I’m going to be honest with you guys: I absolutely love awards season. I love rounding my friends up and making snacks so we can enjoy the shows together, watching the red carpet and believing that — while in my pajamas — I am fully capable of being a judge on Fashion Police. And I love playing the game with my friend Molly of who can guess more winners correct. These are traditions that I firmly believe in and look forward to every year.

But this year I’m not as excited as I usually am. After hearing the Golden Globes nominations, I’m sitting here wondering what the Hollywood Foreign Press Association is thinking. They’re placing movies, such as the absolute knockout debut of Jordan Peele, Get Out, in the wrong categories, overlooking some of the best films of the year (Goodbye Christopher Robin and Breathe come immediately to mind), nominating bizarre performances (Yes, I’m looking at Ansel Elgort in Baby Drive because honestly? No.), completely shutting out Greta Gerwig for her absolutely stunning first turn as director of the incredible Lady Bird, and generally overlooking some seriously standout performances that made cinema so lovely this year.

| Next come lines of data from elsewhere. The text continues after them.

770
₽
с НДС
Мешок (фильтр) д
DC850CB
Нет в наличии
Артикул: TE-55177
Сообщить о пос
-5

However, there’s one performance in particular that has me reeling. Sure, there are some obvious omissions such as Beanie Feldstein in Lady Bird and Andrew Garfield in Breathe, but there’s only one that really has me angry.

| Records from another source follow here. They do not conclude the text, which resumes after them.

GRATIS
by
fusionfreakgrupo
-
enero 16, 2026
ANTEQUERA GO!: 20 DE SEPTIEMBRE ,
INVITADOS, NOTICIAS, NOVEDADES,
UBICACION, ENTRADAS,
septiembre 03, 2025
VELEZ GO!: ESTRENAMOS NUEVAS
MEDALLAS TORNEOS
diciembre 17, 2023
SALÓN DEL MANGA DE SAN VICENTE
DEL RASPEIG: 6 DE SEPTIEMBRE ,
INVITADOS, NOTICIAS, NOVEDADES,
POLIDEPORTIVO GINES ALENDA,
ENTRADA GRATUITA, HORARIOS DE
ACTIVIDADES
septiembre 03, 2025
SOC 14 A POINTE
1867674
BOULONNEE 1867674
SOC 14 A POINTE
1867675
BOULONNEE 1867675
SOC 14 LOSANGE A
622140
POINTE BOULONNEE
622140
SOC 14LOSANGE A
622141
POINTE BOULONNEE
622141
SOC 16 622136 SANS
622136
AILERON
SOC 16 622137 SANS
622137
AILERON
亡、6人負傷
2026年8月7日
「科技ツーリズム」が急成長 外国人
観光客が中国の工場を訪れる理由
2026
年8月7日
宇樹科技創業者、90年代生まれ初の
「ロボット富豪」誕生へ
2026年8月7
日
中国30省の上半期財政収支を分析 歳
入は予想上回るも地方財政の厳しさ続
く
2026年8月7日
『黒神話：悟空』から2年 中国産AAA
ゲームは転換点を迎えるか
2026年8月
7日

One of the best performances this year (not just comedy or drama or suspense or whatever genre), and one of the single most impressive was Tiffany Haddish in Girls Trip.

Now, for those of you who have not seen Girls Trip, you’re already missing out. It’s a story that would resonate with any girl and her group of friends. It’s about four girls who met in college and have gone through the ups and downs of life together ever since. But it’s been a while since they’ve seen each other. When Ryan, the group member who has skyrocketed to fame, is asked to speak at the Essence festival, she invites her girls along — despite the years between them and drama that was the catalyst. It’s up and down, a laugh riot and a truly emotional piece of work.

But it’s Tiffany Haddish’s performance that stands out above the rest. While most of us are familiar with Queen Latifah and Jada Pinkett-Smith, and while Regina Hall is a star in her own right, (and soon to star in the adaptation of one of 2017’s biggest novels The Hate U Give), it’s Haddish most of us are unfamiliar with. From the second she steps on the screen and delivers her first joke, you know she’s going to shine. She delivers each line with immense sincerity and kills every joke in the film.

However, comedy is more than just making someone laugh. It’s my humble opinion (and you’re free to disagree with it) that if comedy isn’t rooted in something fundamental or doesn’t have some sort of emotional tether, it’s simply not going to work. While Haddish has you absolutely rolling in your seat and making you cry with her borderline naivete and outright candor, she was also sweet and caring, loving and understanding. After defending her friend without hesitation earlier in the film and making us laugh, it’s at the end of that night that she wants to bring the girls together to pray and thank God for bringing her very best friends together again. Her blatant sexual prowess is a riot, but after a major blowout, she reminds her friends that she would do anything for them — and be there for them no matter what. You can tell that she truly means it.

So it concerns me that the Hollywood Foreign Press Aassociation would overlook such a multilayered, versatile performance. If we can nominate Melissa McCarthy for her outlandish and raunchy turn in Bridesmaids, why are we overlooking Haddish for one of the best performances, comedically, in 2017? When I watch these award shows, I want there to be equal representation. I want there to be women of all different shapes, sizes, colors, credences, and nationalities represented in the nominations. I want to know that the group of women representing in each category were chosen based not on what they’ve given to cinema over time, but what they’ve given to cinema within the confines of the awards season calendar.

Overlooking this performance is downright shameful on the part of the HFPA. If you went to the movies this year or rented Girls Trip from your local library, Redbox. or your Amazon account, you know that Haddish gave an award-winning performance as Dina — the essential glue that holds the Flosse Posse together. She is the one who overlooks past mistakes and just wants to enjoy her gal pals and their precious time together. She was one of the biggest reasons why that movie was such a smash hit.

In not nominating her, the HFPA proves that they care more for big, established names than they do pure, raw talent. Do I believe that some of those household names deserve to be nominated? Of course I do. Did some of the lesser-known actors creep in this year for their deserving place? Obviously. But overlooking talent like that of Tiffany Haddish is plain ignorant, to be honest. Of all of the performances, it should be her name that is in the Best Supporting Actress category. It’s ridiculous and unbelievable that her name was not roll called for her wildly deserving performance.

And I know I’m not even close to the only one who believes that.